In the midst of the U.S. and Western-backed genocides and massacres from 1975-1985, the World Bank and Inter-American Development Bank (IDB) decided this presented an excellent opportunity to invest huge amounts of money (some estimate over $1 billion U.S.) in the Chixoy hydro-electric dam, a “development” project planned and carried out in partnership with the genocidal regimes in power.
The project was built and completed with extreme violence in Achi communities along the Chixoy River basin. One village in particular –Rio Negro– was particularly targeted. Over 450 villagers were slaughtered in 1982 in the most gruesome manners one can imagine, their deaths being, in the end, the promised “relocation” of Rio Negro necessary to help complete the project.
43rd anniversary of complete World Bank and IDB impunity for
Chixoy Dam-Rio Negro massacres in Guatemala
By Grahame Russell, Rights Action, March 13, 2025
https://mailchi.mp/rightsaction/43rd-anniversary-of-chixoy-dam-rio-negro-massacres
Through my work with Rights Action, I have come to know many Rio Negro victim-survivors since 1994. We have done our best to help support their work and struggles for truth/ memory/ justice, community rebuilding, and education for their children, a number of whom have been forced to flee home and country, as "the harvest of" the Chixoy hydro-electric dam and decades of ensuing entrenched poverty and landlessness.
Families torn apart, again
Now, three men - children of direct victim-survivors of the 1982 massacres - have been rounded up and whisked to “nadie sabe en donde estan” (‘nobody knows where they are’, I have been told by family members in the U.S. and Guatemala). Two of the three have wives and newborns. All have been working and paying taxes, etc., for years.

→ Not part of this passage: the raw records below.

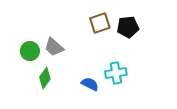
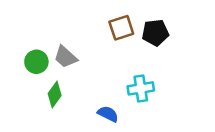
blue semicircle: (90, 84) -> (108, 114), moved

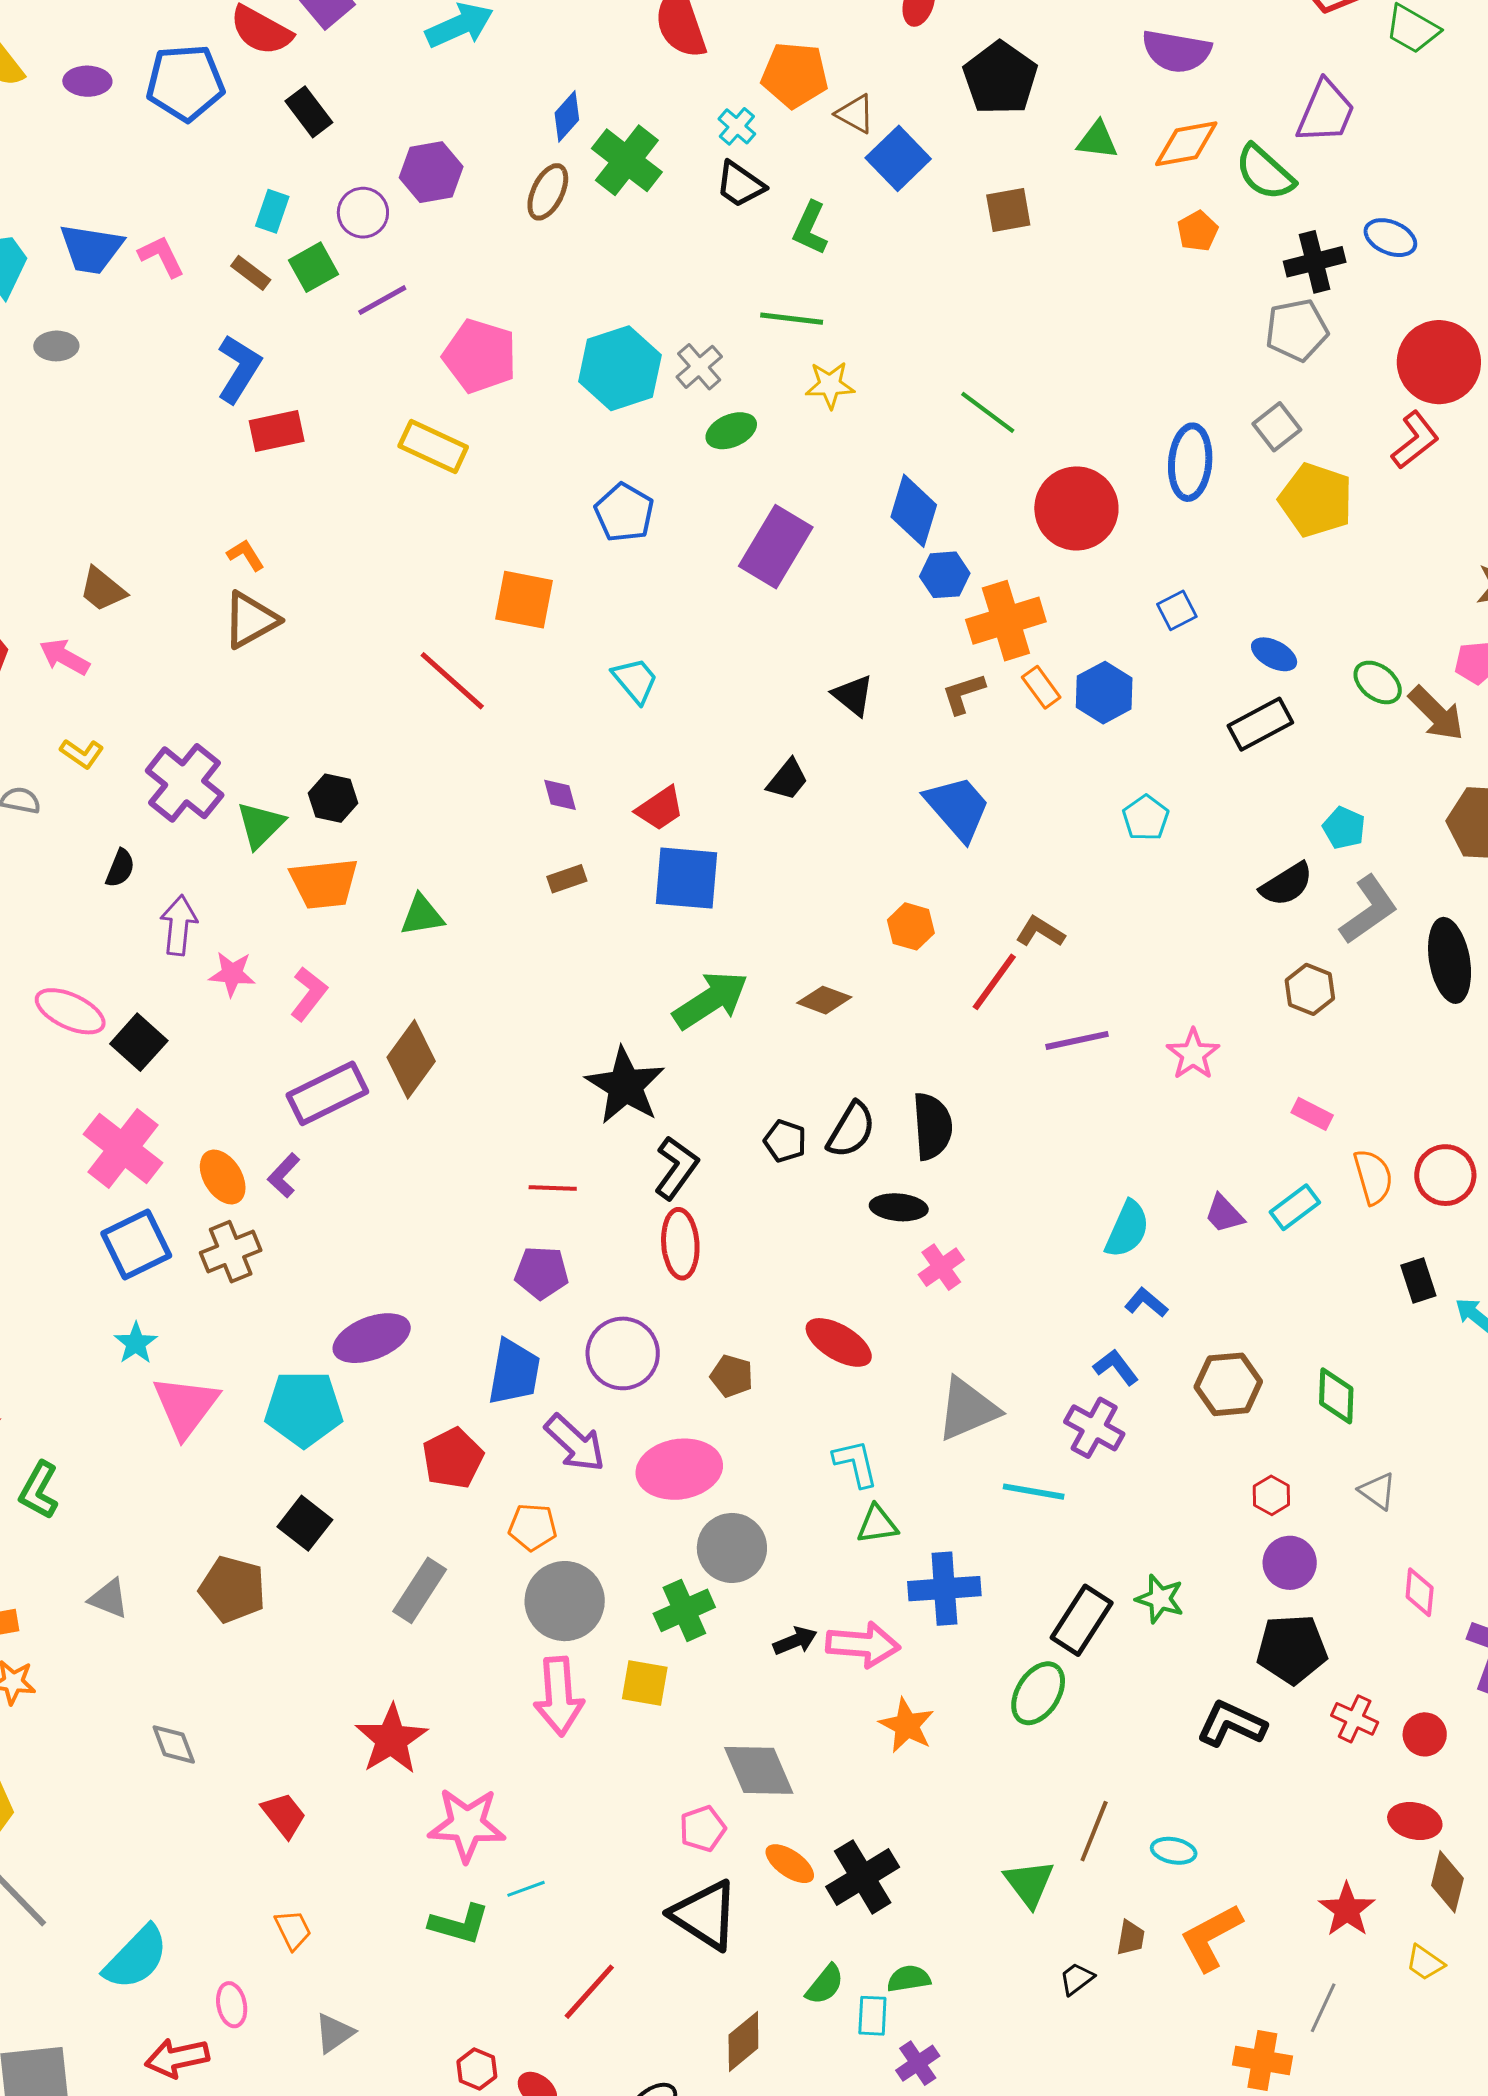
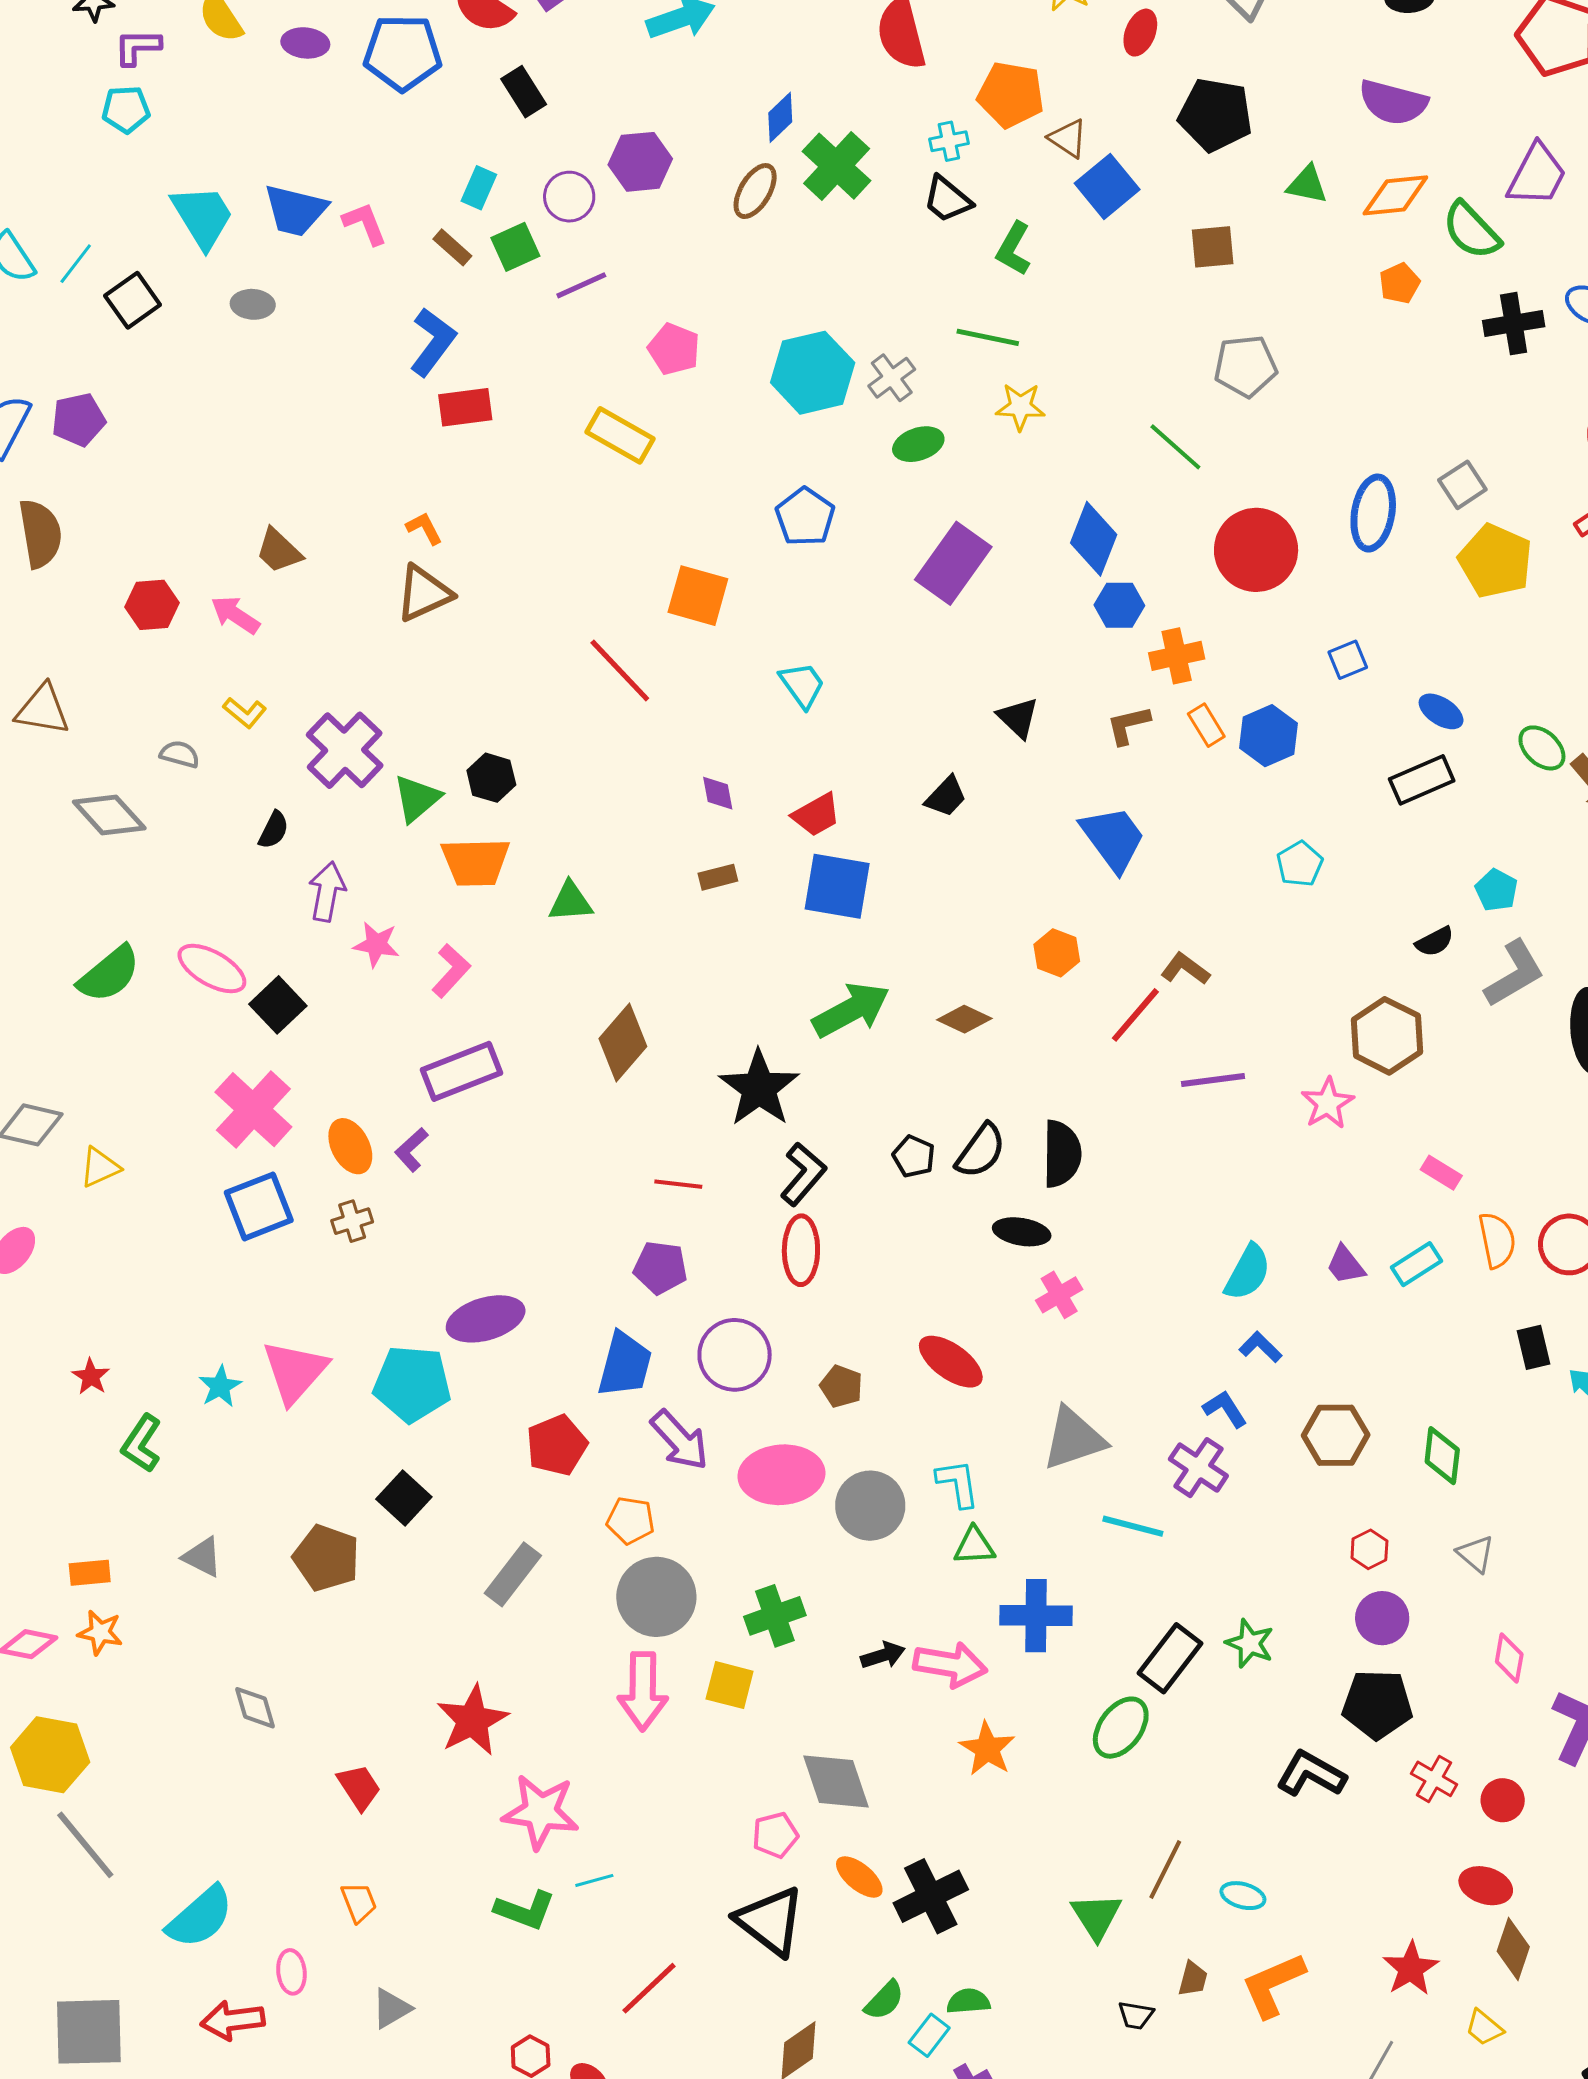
black pentagon: (1000, 78) -> (1215, 115), turned -30
cyan cross: (737, 126) -> (949, 141), turned 33
gray pentagon: (1297, 330) -> (1246, 366), moved
pink pentagon: (480, 356) -> (674, 349), size x0.7
orange cross: (1006, 621) -> (1177, 656), size x0.7
black semicircle: (1287, 884) -> (1435, 942), size x0.7
brown hexagon: (1310, 989) -> (1387, 1036), moved, size x1.5
brown diamond: (411, 1059) -> (623, 1043), moved
brown cross: (231, 1252) -> (352, 1221), size x0.7
cyan star: (136, 1343) -> (220, 1386), moved
gray circle: (732, 1548) -> (870, 1506), moved
black trapezoid: (1077, 1979) -> (1136, 2015), turned -138
cyan rectangle: (872, 2016) -> (929, 2035), turned 30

I fear I might soon learn of round-ups of some of the people forced to flee the violence, corruption and forced evictions of mining resistance struggles we have been supporting and denouncing in Guatemala and Honduras since the early 2000s, some of which are documented in “TESTIMONIO – Canadian Mining in the Aftermath of Genocides in Guatemala” (edited by Catherine Nolin & Grahame Russel, Between the Lines, 2021)
These “nobody knows where” detentions are predictable and awful book-ends to how our unjust, unequal global order so often operates, re-victimizing the very people forced to flee early victimizations caused, in large part, by the policies and powerful economic interests of the countries they are forced to flee to.
"There are no magic answers, no miraculous methods to overcome the problems we face,
just the familiar ones: search for understanding, education, organization, action ...
and the kind of commitment that will persist despite the temptations of disillusionment,
despite many failures and only limited successes, inspired by the hope of a brighter future."
Noam Chomsky
All hands on deck
Rights Action will do our best to support situations of illegal detentions, jailings, deportations of people we know of and have supported, knowing these are but a few of countless similar cases, with no end in sight.
We encourage any and everyone to get involved/ stay involved supporting local advocacy efforts and struggles in defense of folks that might be rounded up in your area.
"To be hopeful in bad times is not just foolishly romantic. It is based on the fact that human history is a history not only of cruelty, but also of compassion, sacrifice, courage, kindness. What we choose to emphasize in this complex history will determine our lives. If we see only the worst, it destroys our capacity to do something. If we remember those times and places - and there are so many - where people have behaved magnificently, this gives us the energy to act, and at least the possibility of sending this spinning top of a world in a different direction. And if we do act, in however small a way, we don't have to wait for some grand utopian future. The future is an infinite succession of presents, and to live now as we think human beings should live, in defiance of all that is bad around us, is itself a marvelous victory."